Practice relevance highlights persistently low ketones and relatively higher lactate in very preterm infants, suggesting a need for future research on metabolites during hypoglycaemia or hyperglycaemia. Causality cannot be inferred from this observational substudy of an RCT.

This research looked at very preterm infants with very low birth weight who were part of a larger international trial. The study used continuous glucose monitoring and measured their ketone and lactate levels during the first week of life. It included 168 infants, mostly female, and followed them closely after birth.

The main finding was that lactate concentrations were higher at the start and then decreased over the week, while ketone levels remained consistently low. The study did not find a clear link between these metabolite levels and blood glucose, nutrition, or insulin treatment. No safety issues were reported, but the study did not provide detailed safety data.
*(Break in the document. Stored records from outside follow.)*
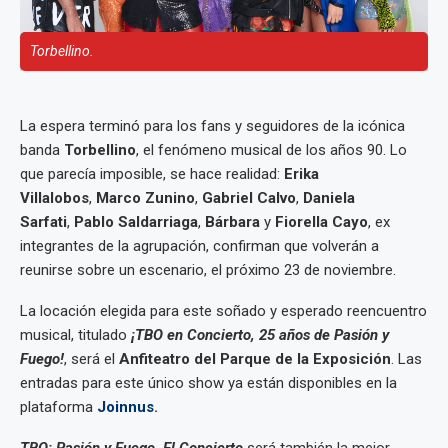
Torbellino.
La espera terminó para los fans y seguidores de la icónica
banda
Torbellino
, el fenómeno musical de los años 90. Lo
que parecía imposible, se hace realidad:
Erika
Villalobos
,
Marco Zunino
,
Gabriel Calvo
,
Daniela
Sarfati
,
Pablo Saldarriaga
,
Bárbara
y
Fiorella Cayo
, ex
integrantes de la agrupación, confirman que volverán a
reunirse sobre un escenario, el próximo 23 de noviembre.
La locación elegida para este soñado y esperado reencuentro
musical, titulado
¡TBO en Concierto, 25 años de Pasión y
Fuego!
, será el
Anfiteatro del Parque de la Exposición
. Las
entradas para este único show ya están disponibles en la
plataforma
Joinnus
.
TBO: Pasión y Fuego. El Concierto
será también la mejor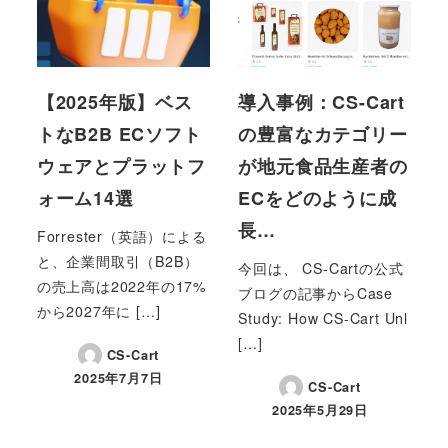
【2025年版】ベス
導入事例：CS-Cart
トなB2B ECソフト
の豊富なカテゴリー
ウェアとプラットフ
が地元食品生産者の
ォーム14選
ECをどのように成
長…
Forrester（英語）による
と、企業間取引（B2B）
今回は、 CS-Cartの公式
の売上高は2022年の17%
ブログの記事からCase
から2027年に […]
Study: How CS-Cart Unl
[…]
CS-Cart
2025年7月7日
CS-Cart
投稿日
2025年5月29日
投稿日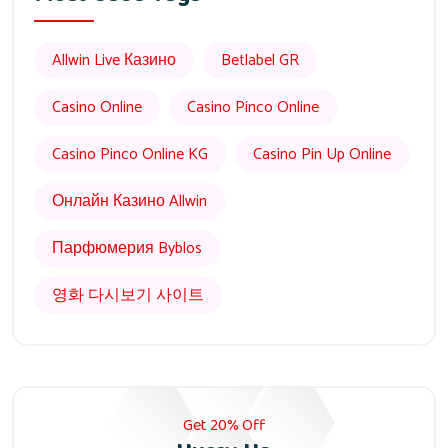
Allwin Live Казино
Betlabel GR
Casino Online
Casino Pinco Online
Casino Pinco Online KG
Casino Pin Up Online
Онлайн Казино Allwin
Парфюмерия Byblos
영화 다시보기 사이트
Get 20% Off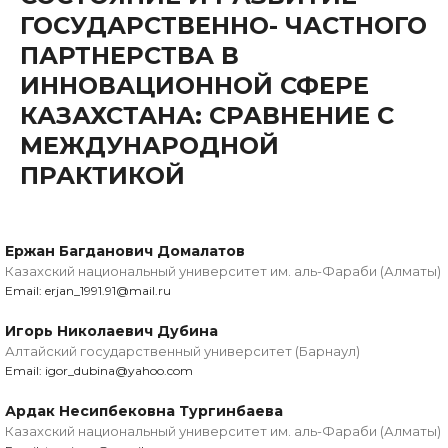
ГОСУДАРСТВЕННО- ЧАСТНОГО
ПАРТНЕРСТВА В
ИННОВАЦИОННОЙ СФЕРЕ
КАЗАХСТАНА: СРАВНЕНИЕ С
МЕЖДУНАРОДНОЙ
ПРАКТИКОЙ
Ержан Багданович Домалатов
Казахский национальный университет им. аль-Фараби (Алматы)
Email: erjan_1991.91@mail.ru
Игорь Николаевич Дубина
Алтайский государственный университет (Барнаул)
Email: igor_dubina@yahoo.com
Ардак Несипбековна Тургинбаева
Казахский национальный университет им. аль-Фараби (Алматы)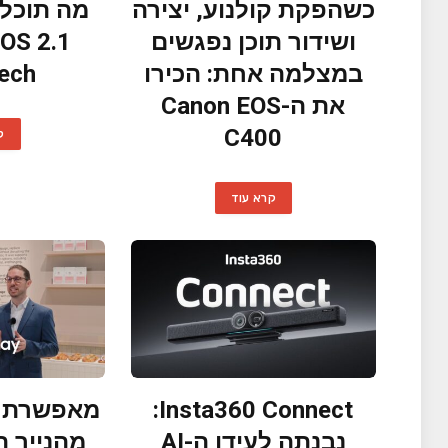
כשהפקת קולנוע, יצירה
מה תוכלו
ושידור תוכן נפגשים
במצלמה אחת: הכירו
ech?
את ה-Canon EOS
C400
ק
קרא עוד
Insta360 Connect:
מאפשרת ל
נבנתה לעידן ה-AI
מהנייר ה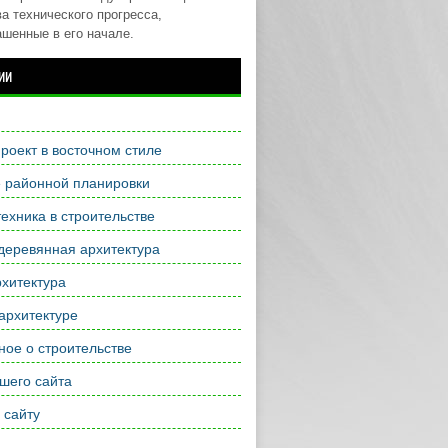
а технического прогресса,
ашенные в его начале.
ии
роект в восточном стиле
е районной планировки
ехника в строительстве
деревянная архитектура
хитектура
архитектуре
ое о строительстве
шего сайта
 сайту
A key reason to be careful is that this was an observational substudy of a larger trial, so it shows links but not cause and effect. The abstract does not report comparator details, p-values, or confidence intervals, which limits how certain we can be. The findings only apply to the first week of life and may not apply to other infants.
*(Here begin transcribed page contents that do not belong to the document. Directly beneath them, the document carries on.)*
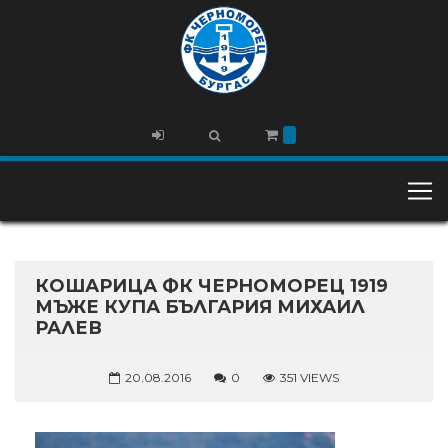
КОШАРИЦА ФК ЧЕРНОМОРЕЦ 1919
МЪЖЕ КУПА БЪЛГАРИЯ МИХАИЛ
РАЛЕВ
20.08.2016
0
351 VIEWS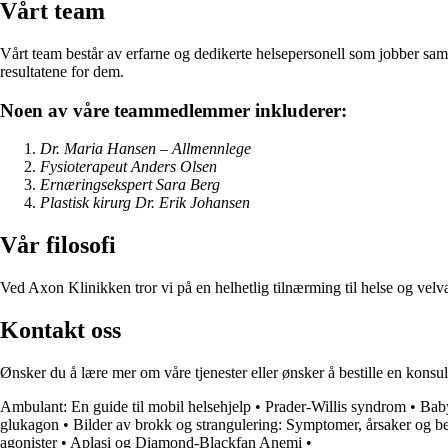
Vårt team
Vårt team består av erfarne og dedikerte helsepersonell som jobber samm
resultatene for dem.
Noen av våre teammedlemmer inkluderer:
Dr. Maria Hansen – Allmennlege
Fysioterapeut Anders Olsen
Ernæringsekspert Sara Berg
Plastisk kirurg Dr. Erik Johansen
Vår filosofi
Ved Axon Klinikken tror vi på en helhetlig tilnærming til helse og velv
Kontakt oss
Ønsker du å lære mer om våre tjenester eller ønsker å bestille en kons
Ambulant: En guide til mobil helsehjelp
•
Prader-Willis syndrom
•
Bab
glukagon
•
Bilder av brokk og strangulering: Symptomer, årsaker og b
agonister
•
Aplasi og Diamond-Blackfan Anemi
•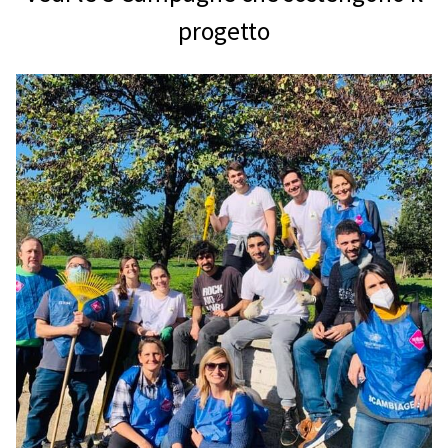
progetto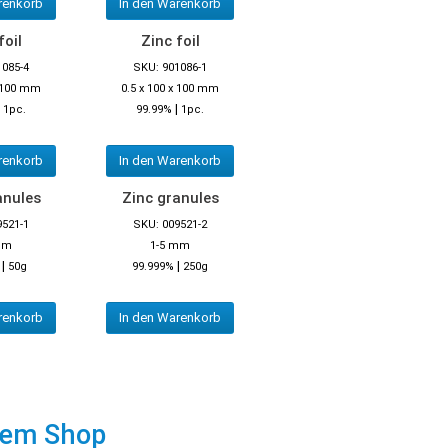
renkorb
In den Warenkorb
foil
Zinc foil
1085-4
SKU: 901086-1
x 100 mm
0.5 x 100 x 100 mm
|
|
1pc.
99.99%
1pc.
renkorb
In den Warenkorb
anules
Zinc granules
9521-1
SKU: 009521-2
mm
1-5 mm
|
|
50g
99.999%
250g
renkorb
In den Warenkorb
rem Shop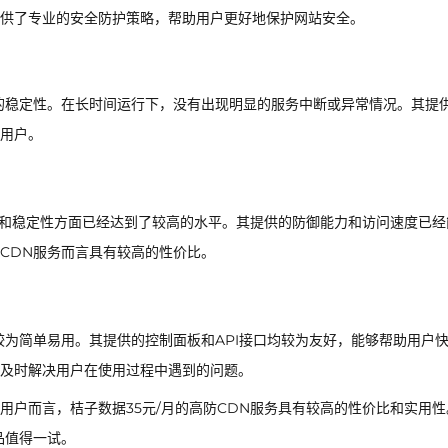
供了专业的安全防护策略，帮助用户更好地保护网站安全。
的稳定性。在长时间运行下，没有出现明显的服务中断或异常情况。其提
用户。
性能和稳定性方面已经达到了较高的水平。其提供的防御能力和访问速度已经
CDN服务而言具有较高的性价比。
较为简单易用。其提供的控制面板和API接口均较为友好，能够帮助用户
及时解决用户在使用过程中遇到的问题。
用户而言，桔子数据35元/月的高防CDN服务具有较高的性价比和实用性
品值得一试。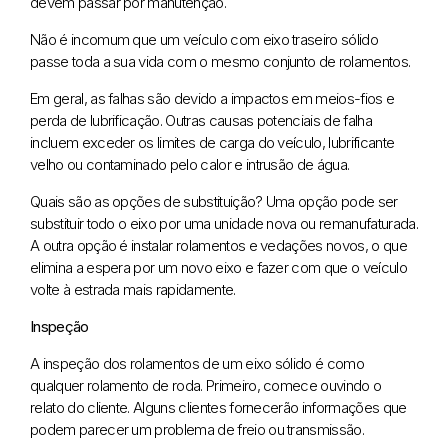
devem passar por manutenção.
Não é incomum que um veículo com eixo traseiro sólido
passe toda a sua vida com o mesmo conjunto de rolamentos.
Em geral, as falhas são devido a impactos em meios-fios e
perda de lubrificação. Outras causas potenciais de falha
incluem exceder os limites de carga do veículo, lubrificante
velho ou contaminado pelo calor e intrusão de água.
Quais são as opções de substituição? Uma opção pode ser
substituir todo o eixo por uma unidade nova ou remanufaturada.
A outra opção é instalar rolamentos e vedações novos, o que
elimina a espera por um novo eixo e fazer com que o veículo
volte à estrada mais rapidamente.
Inspeção
A inspeção dos rolamentos de um eixo sólido é como
qualquer rolamento de roda. Primeiro, comece ouvindo o
relato do cliente. Alguns clientes fornecerão informações que
podem parecer um problema de freio ou transmissão.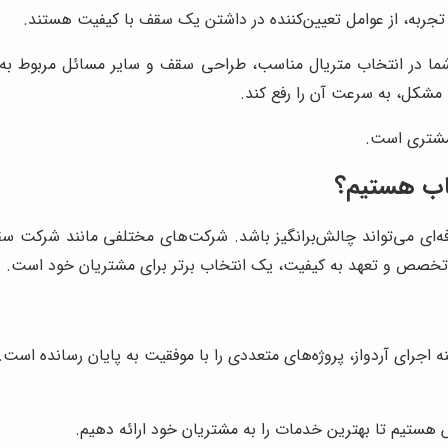
جربه، از عوامل تعیین‌کننده در داشتن یک سقف با کیفیت هستند.
ما در انتخاب متریال مناسب، طراحی سقف و سایر مسائل مربوط به اج
ه مشکل، به سرعت آن را رفع کند.
مشتری است.
خاب هستیم؟
رفه‌ای می‌تواند چالش‌برانگیز باشد. شرکت‌های مختلفی مانند شرکت 
، تخصص و تعهد به کیفیت، یک انتخاب برتر برای مشتریان خود است.
نه اجرای آردواز، پروژه‌های متعددی را با موفقیت به پایان رسانده ا
ش هستیم تا بهترین خدمات را به مشتریان خود ارائه دهیم.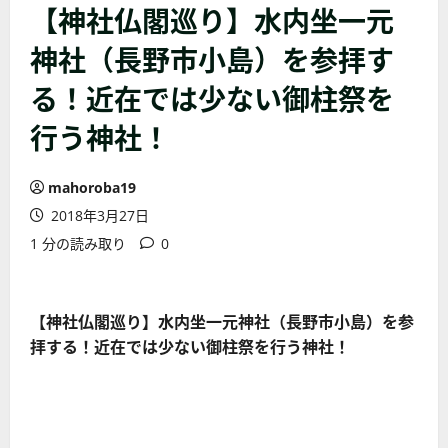
【神社仏閣巡り】水内坐一元
神社（長野市小島）を参拝す
る！近在では少ない御柱祭を
行う神社！
mahoroba19
2018年3月27日
1 分の読み取り
0
【神社仏閣巡り】水内坐一元神社（長野市小島）を参
拝する！近在では少ない御柱祭を行う神社！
Readers should see this as early, descriptive research that highlights a need for more study on metabolites in preterm infants. It does not change current care, and more evidence is needed before drawing firm conclusions.

What this means for you:
A study found low ketones and higher lactate in very preterm infants, but it shows links, not cause, and is limited to the first week.

Study Details

Study typeRct
EvidenceLevel 2
PublishedApr 2026
View Original Abstract ↓
BACKGROUND: Ketones and lactate may contribute towards overall cerebral fuel availability in term infants, yet the availability of such cerebral fuels in very preterm infants is unclear. We undertook a prespecified substudy to explore ketone and lactate concentrations in the first week of life in infants recruited to the REACT trial (real-time continuous glucose monitoring in the newborn): an international multicentre randomised controlled trial of 182 very low birth weight infants investigating the use of continuous glucose monitoring in glycaemic care. METHODS: Ketone and lactate measurements were prospectively collected over the first week of life using the Nova Biomedical point-of-care meter. A longitudinal analysis was undertaken to explore lactate and ketone concentration trends across time and their relationships with blood glucose, baseline demographics, nutritional support and insulin treatment. RESULTS: Data were available for 168 infants (85 females) including 2902 blood glucose, 2084 ketone and 2017 lactate samples. The mean (SD) gestational age was 27.4 (2.0) weeks. Lactate concentrations were higher initially, with mean (SD) 1.72 (1.26) mmol/L on day 2 and lowered to 1.19 (1.1) mmol/L on day 7. Ketone concentrations remained consistently low at 0.1 mmol/L. Neither simultaneous blood glucose concentrations, macronutrient intake nor receipt of insulin was consistently related to ketone or lactate concentrations. CONCLUSION: In this cohort of very preterm infants, there were persistently low concentrations of ketones and relatively higher concentrations of lactate throughout the first week of life. Future research should evaluate changes in these metabolites during episodes of acute hypoglycaemia or hyperglycaemia over more prolonged periods of neonatal intensive care.